TASK:
Using the material below, print a verbatim copy of every line from the one containing "Label: 'trachea'. Return masks as SVG." through the one containing "Outline colon; reply", inclusive, and omit the pictures.

INFORMATION SUPPLIED:

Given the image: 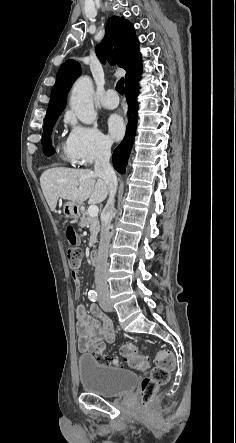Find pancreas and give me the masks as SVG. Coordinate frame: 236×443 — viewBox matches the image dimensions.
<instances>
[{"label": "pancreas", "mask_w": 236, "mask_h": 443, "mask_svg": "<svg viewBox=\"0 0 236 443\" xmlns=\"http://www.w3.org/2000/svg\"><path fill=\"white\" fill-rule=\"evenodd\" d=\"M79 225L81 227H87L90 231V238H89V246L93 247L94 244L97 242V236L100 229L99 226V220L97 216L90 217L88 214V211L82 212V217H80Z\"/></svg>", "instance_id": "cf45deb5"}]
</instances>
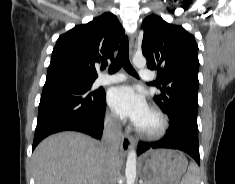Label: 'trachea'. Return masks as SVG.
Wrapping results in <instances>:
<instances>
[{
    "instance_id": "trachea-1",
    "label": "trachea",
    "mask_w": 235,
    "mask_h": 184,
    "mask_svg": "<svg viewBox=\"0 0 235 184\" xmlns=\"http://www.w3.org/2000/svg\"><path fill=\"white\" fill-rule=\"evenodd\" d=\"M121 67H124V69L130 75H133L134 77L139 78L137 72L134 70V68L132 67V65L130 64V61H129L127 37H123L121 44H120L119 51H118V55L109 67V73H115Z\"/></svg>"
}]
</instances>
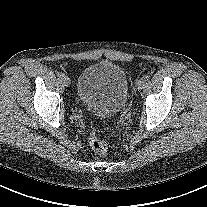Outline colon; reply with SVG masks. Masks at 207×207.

* * *

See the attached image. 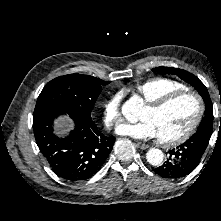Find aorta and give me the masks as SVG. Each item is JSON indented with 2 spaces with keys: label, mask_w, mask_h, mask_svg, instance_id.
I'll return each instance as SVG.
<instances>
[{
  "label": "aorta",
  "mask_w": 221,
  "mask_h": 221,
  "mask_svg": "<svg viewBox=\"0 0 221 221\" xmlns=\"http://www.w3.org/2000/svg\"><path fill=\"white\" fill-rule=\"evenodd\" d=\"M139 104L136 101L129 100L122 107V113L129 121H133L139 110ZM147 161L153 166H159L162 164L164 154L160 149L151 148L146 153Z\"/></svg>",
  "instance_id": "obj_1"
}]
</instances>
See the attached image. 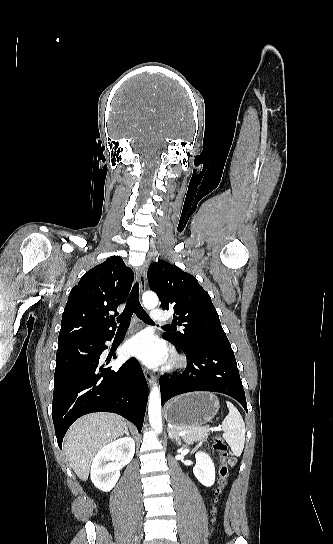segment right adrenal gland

...

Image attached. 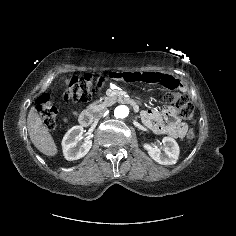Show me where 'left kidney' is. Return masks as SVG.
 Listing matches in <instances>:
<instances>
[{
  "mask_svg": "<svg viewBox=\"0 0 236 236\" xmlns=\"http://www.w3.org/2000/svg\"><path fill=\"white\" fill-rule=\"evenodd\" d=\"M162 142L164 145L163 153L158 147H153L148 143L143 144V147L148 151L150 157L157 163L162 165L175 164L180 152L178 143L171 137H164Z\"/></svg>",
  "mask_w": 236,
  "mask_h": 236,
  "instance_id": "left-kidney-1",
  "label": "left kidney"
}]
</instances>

SOLUTION TO THIS PROBLEM:
Label: 'trachea'. Return masks as SVG.
Wrapping results in <instances>:
<instances>
[{
    "instance_id": "trachea-1",
    "label": "trachea",
    "mask_w": 235,
    "mask_h": 184,
    "mask_svg": "<svg viewBox=\"0 0 235 184\" xmlns=\"http://www.w3.org/2000/svg\"><path fill=\"white\" fill-rule=\"evenodd\" d=\"M121 67H124V69L130 75H133L134 77L139 78L137 72L134 70V68L132 67V65L130 64V61H129L127 37H123L121 44H120L119 51H118V55L109 67V73H115Z\"/></svg>"
}]
</instances>
Outline colon; reply with SVG masks. Masks at 207×207.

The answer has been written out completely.